Third, DICE can be implemented within a full day of teaching or over several days. For a 1-day implementation, the morning can be used for students to frame their research question and develop the study using simulations (steps 1-3). The afternoon can then be reserved for steps 4-6, ending with the presentation of the abstracts. It is important to keep in mind that the first 2 steps require most of the time (Figure 1). Students should not be rushed through these steps and should be provided with sufficient guidance and support to find an adequate research question, study design, and set up the simulations. Alternatively, DICE can be implemented over several days. An introduction to DICE is given in class, and students can work over several days in their respective groups.
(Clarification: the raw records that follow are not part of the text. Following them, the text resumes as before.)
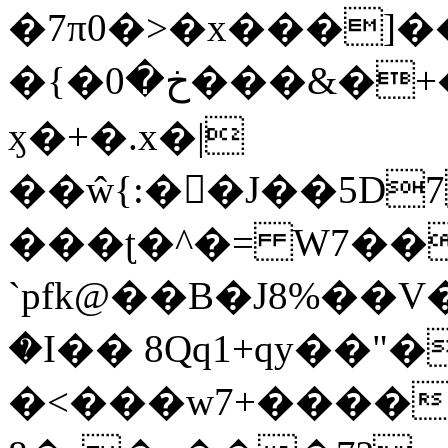
�7π0�>�x���]
�{�خ�0���&�+�zwYFEÙ4�~�_�̾�
ӽ�+�.x�|
��ŵ{:��J��5D7��
���ʈ�^�= W7��
`pfk@��B�J8%��V����\ߤ��/o��d��6b�@��J�tqw3�}>Y]������<�b��̌��{B���~v_v��fT`��88��
�I�� 8Qq1+qy��"�
�<���w󠒪7+�����X�n�F�a��M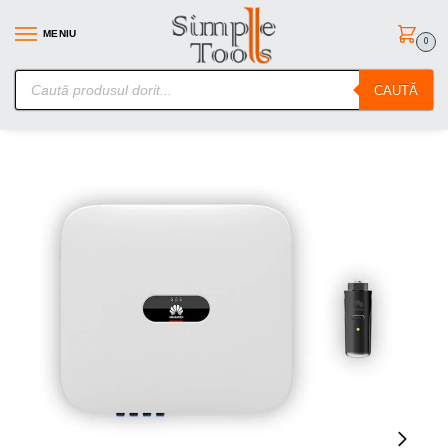
MENIU
0
SimpleTools.ro – Gasesti orice – Comanzi simplu
CAUTĂ
Prima pagină
Uz casnic
Panouri Solare
Invertor Huawei 10 KW – Trifazat – hibrid – Donlge Wifi inclus
/
/
/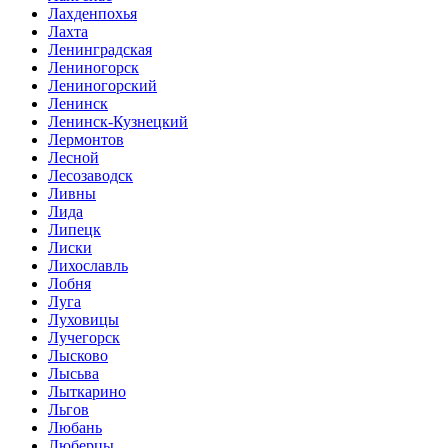
Лахденпохья
Лахта
Ленинградская
Лениногорск
Лениногорский
Ленинск
Ленинск-Кузнецкий
Лермонтов
Лесной
Лесозаводск
Ливны
Лида
Липецк
Лиски
Лихославль
Лобня
Луга
Луховицы
Лучегорск
Лысково
Лысьва
Лыткарино
Льгов
Любань
Люберцы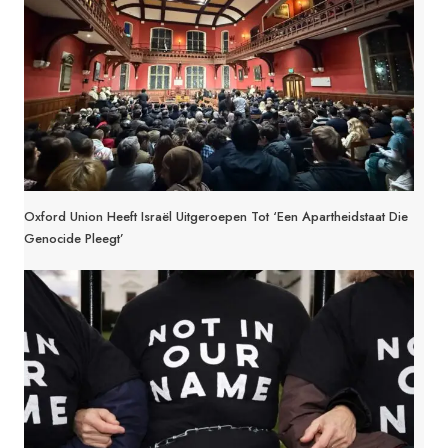
Oxford Union Heeft Israël Uitgeroepen Tot ‘een Apartheidstaat Die
Genocide Pleegt’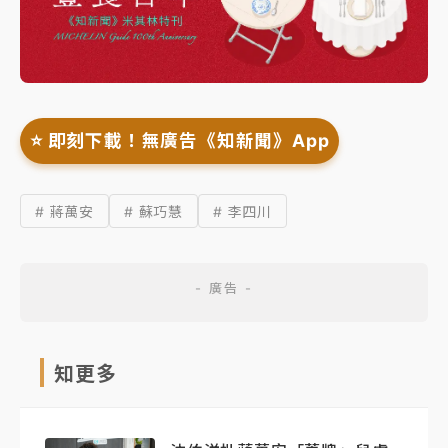
⭐️ 即刻下載！無廣告《知新聞》App
# 蔣萬安
# 蘇巧慧
# 李四川
知更多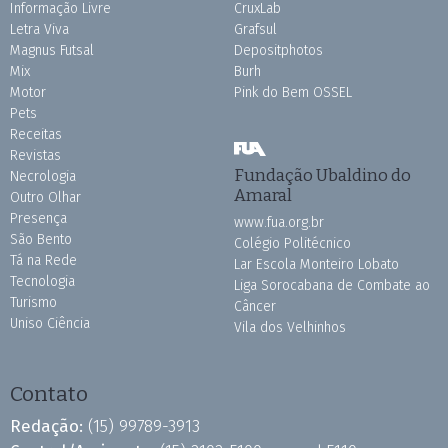
Informação Livre
CruxLab
Letra Viva
Grafsul
Magnus Futsal
Depositphotos
Mix
Burh
Motor
Pink do Bem OSSEL
Pets
Receitas
Revistas
Fundação Ubaldino do
Necrologia
Amaral
Outro Olhar
Presença
www.fua.org.br
São Bento
Colégio Politécnico
Tá na Rede
Lar Escola Monteiro Lobato
Tecnologia
Liga Sorocabana de Combate ao
Turismo
Câncer
Uniso Ciência
Vila dos Velhinhos
Contato
Redação:
(15) 99789-3913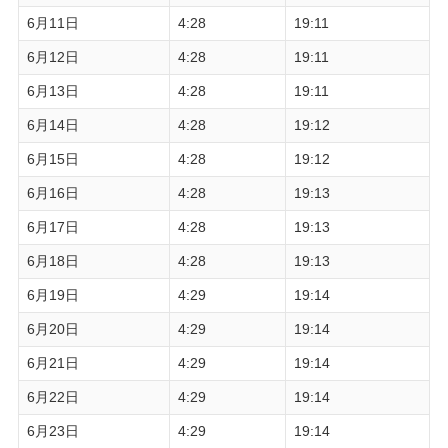
6月11日
4:28
19:11
6月12日
4:28
19:11
6月13日
4:28
19:11
6月14日
4:28
19:12
6月15日
4:28
19:12
6月16日
4:28
19:13
6月17日
4:28
19:13
6月18日
4:28
19:13
6月19日
4:29
19:14
6月20日
4:29
19:14
6月21日
4:29
19:14
6月22日
4:29
19:14
6月23日
4:29
19:14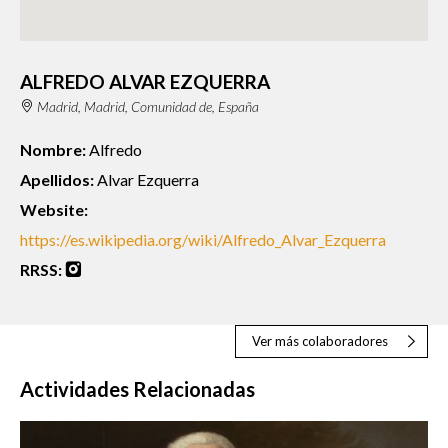
ALFREDO ALVAR EZQUERRA
Madrid, Madrid, Comunidad de, España
Nombre:
Alfredo
Apellidos:
Alvar Ezquerra
Website:
https://es.wikipedia.org/wiki/Alfredo_Alvar_Ezquerra
RRSS:
Ver más colaboradores
Actividades Relacionadas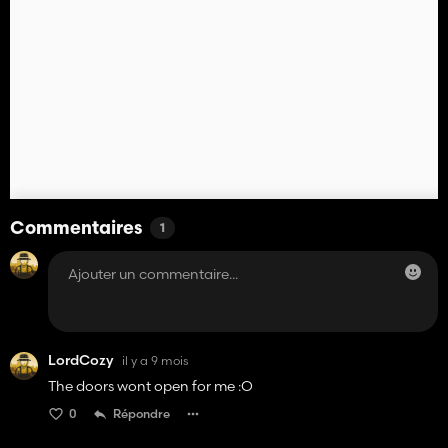
Commentaires
1
LordCozy
il y a 9 mois
The doors wont open for me :O
0
Répondre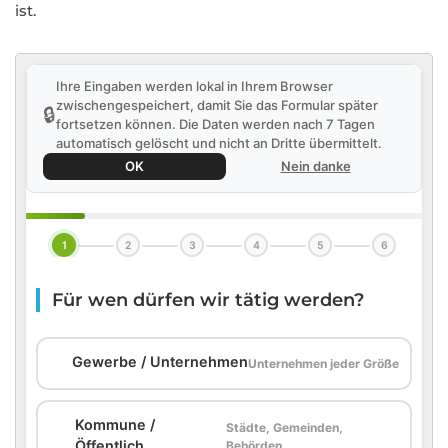
ist.
Ihre Eingaben werden lokal in Ihrem Browser
zwischengespeichert, damit Sie das Formular später
🔒
fortsetzen können. Die Daten werden nach 7 Tagen
automatisch gelöscht und nicht an Dritte übermittelt.
OK
Nein danke
1
2
3
4
5
6
Für wen dürfen wir tätig werden?
🏢
Gewerbe / Unternehmen
Unternehmen jeder Größe
Kommune /
Städte, Gemeinden,
🏛️
Öffentlich
Behörden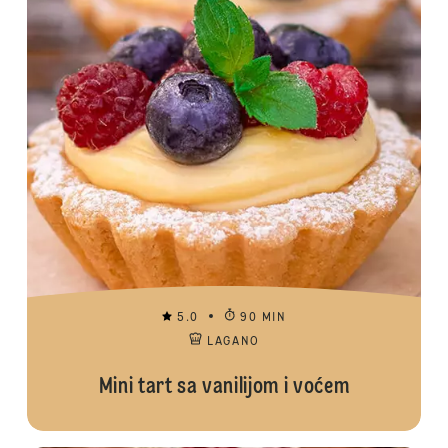
5.0
90 MIN
LAGANO
Mini tart sa vanilijom i voćem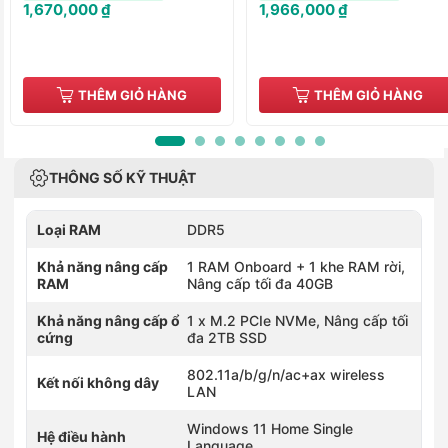
1,670,000 ₫
1,966,000 ₫
THÊM GIỎ HÀNG
THÊM GIỎ HÀNG
THÔNG SỐ KỸ THUẬT
Loại RAM
DDR5
Khả năng nâng cấp
1 RAM Onboard + 1 khe RAM rời,
RAM
Nâng cấp tối đa 40GB
Khả năng nâng cấp ổ
1 x M.2 PCIe NVMe, Nâng cấp tối
cứng
đa 2TB SSD
802.11a/b/g/n/ac+ax wireless
Kết nối không dây
LAN
Windows 11 Home Single
Hệ điều hành
Language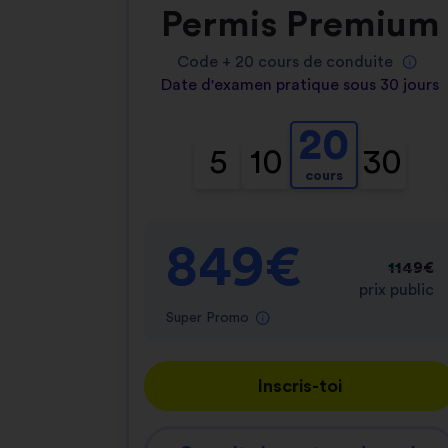
Permis Premium
Code +
20
cours de conduite
Date d'examen pratique sous 30 jours
20
5
10
30
cours
849€
1149€
prix public
Super Promo
Inscris-toi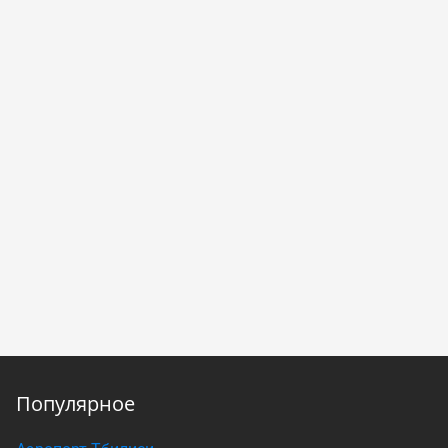
Популярное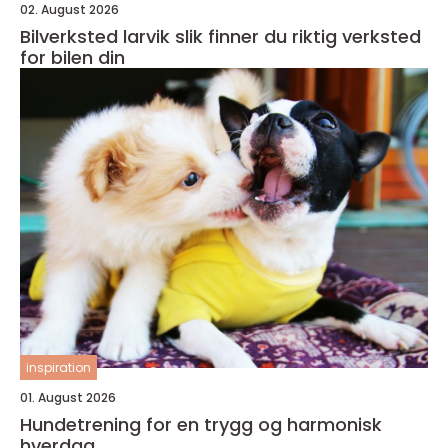
02. August 2026
Bilverksted larvik slik finner du riktig verksted
for bilen din
inspiration
01. August 2026
Hundetrening for en trygg og harmonisk
hverdag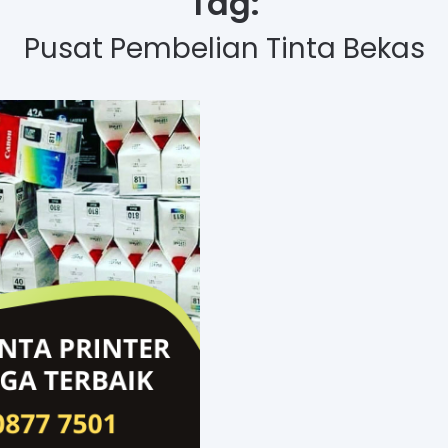
Tag:
Pusat Pembelian Tinta Bekas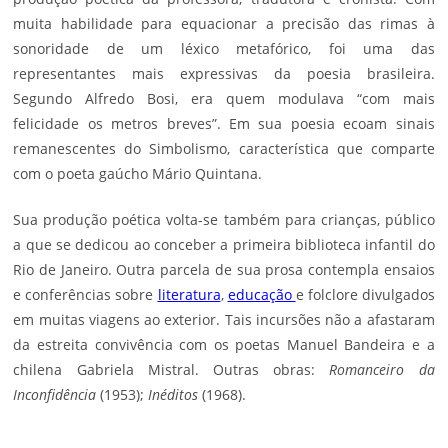
muita habilidade para equacionar a precisão das rimas à
sonoridade de um léxico metafórico, foi uma das
representantes mais expressivas da poesia brasileira.
Segundo Alfredo Bosi, era quem modulava “com mais
felicidade os metros breves”. Em sua poesia ecoam sinais
remanescentes do Simbolismo, característica que comparte
com o poeta gaúcho Mário Quintana.
Sua produção poética volta-se também para crianças, público
a que se dedicou ao conceber a primeira biblioteca infantil do
Rio de Janeiro. Outra parcela de sua prosa contempla ensaios
e conferências sobre
literatura
,
educação
e folclore divulgados
em muitas viagens ao exterior. Tais incursões não a afastaram
da estreita convivência com os poetas
Manuel Bandeira
e a
chilena
Gabriela Mistral
. Outras obras:
Romanceiro da
Inconfidência
(1953);
Inéditos
(1968).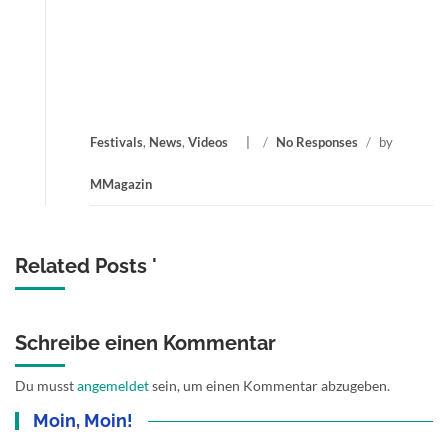
Festivals
,
News
,
Videos
/
No Responses
/
by
MMagazin
Related Posts '
Schreibe einen Kommentar
Du musst
angemeldet
sein, um einen Kommentar abzugeben.
Moin, Moin!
The final day can be used for presenting and discussing the studies and outcomes of each group.

Conclusion

This paper introduces an engaging simulation-based method, DICE, to learn statistics in the health sciences. We argue that DICE can boost statistical reasoning and bridge the gap between substantive knowledge and statistics for all major steps of a scientific investigation. Students can learn fundamental statistical and epidemiological concepts with simulations and combine learning of technical aspects such as coding with theoretical concepts such as error probabilities. The materials in this paper can be readily used by teachers and students.